»»

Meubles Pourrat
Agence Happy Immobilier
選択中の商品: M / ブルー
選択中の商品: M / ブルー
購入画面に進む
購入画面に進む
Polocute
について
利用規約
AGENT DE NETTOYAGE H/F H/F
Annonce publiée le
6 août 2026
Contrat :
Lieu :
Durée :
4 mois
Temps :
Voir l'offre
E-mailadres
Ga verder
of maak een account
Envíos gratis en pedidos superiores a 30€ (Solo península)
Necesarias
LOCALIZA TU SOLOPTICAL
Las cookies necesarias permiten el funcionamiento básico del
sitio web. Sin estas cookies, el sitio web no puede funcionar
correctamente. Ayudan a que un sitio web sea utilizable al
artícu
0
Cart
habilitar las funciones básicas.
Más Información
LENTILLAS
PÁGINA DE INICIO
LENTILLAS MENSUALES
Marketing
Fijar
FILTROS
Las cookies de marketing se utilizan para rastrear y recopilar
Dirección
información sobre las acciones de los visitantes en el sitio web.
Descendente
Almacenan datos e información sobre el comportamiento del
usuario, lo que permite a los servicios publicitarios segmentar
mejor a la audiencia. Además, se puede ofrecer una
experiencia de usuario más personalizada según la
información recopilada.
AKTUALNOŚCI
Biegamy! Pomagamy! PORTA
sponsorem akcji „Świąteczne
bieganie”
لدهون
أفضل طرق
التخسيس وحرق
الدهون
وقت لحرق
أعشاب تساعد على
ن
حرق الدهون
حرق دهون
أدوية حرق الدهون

««

◆ **What to work on**
The required answer is each line of the entries containing the string "sobre".

◆ **Solution to this exercise**
información sobre las acciones de los visitantes en el sitio web.
Almacenan datos e información sobre el comportamiento del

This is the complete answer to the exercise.